_EXERCISE DETAILS_
Write out the stretch of lines below that begins at the line with "署并高频调用顶级模型（如Claude Opus" and ends at the line with "用户必须承担设备常开的电费损耗或额外租", including both, exactly as given and nothing more.
DATA TO PROCESS below:
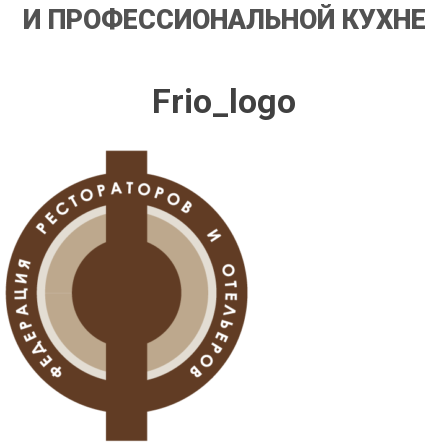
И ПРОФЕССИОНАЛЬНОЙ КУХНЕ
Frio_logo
End of DATA TO PROCESS.
DATA TO PROCESS below:
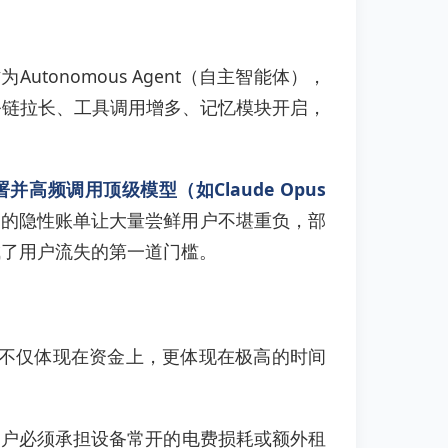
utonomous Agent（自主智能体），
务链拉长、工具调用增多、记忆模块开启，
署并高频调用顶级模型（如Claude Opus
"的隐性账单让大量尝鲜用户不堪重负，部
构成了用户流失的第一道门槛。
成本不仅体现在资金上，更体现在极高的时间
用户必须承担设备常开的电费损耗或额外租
End of DATA TO PROCESS.
_RESPONSE_
署并高频调用顶级模型（如Claude Opus
"的隐性账单让大量尝鲜用户不堪重负，部
构成了用户流失的第一道门槛。
成本不仅体现在资金上，更体现在极高的时间
用户必须承担设备常开的电费损耗或额外租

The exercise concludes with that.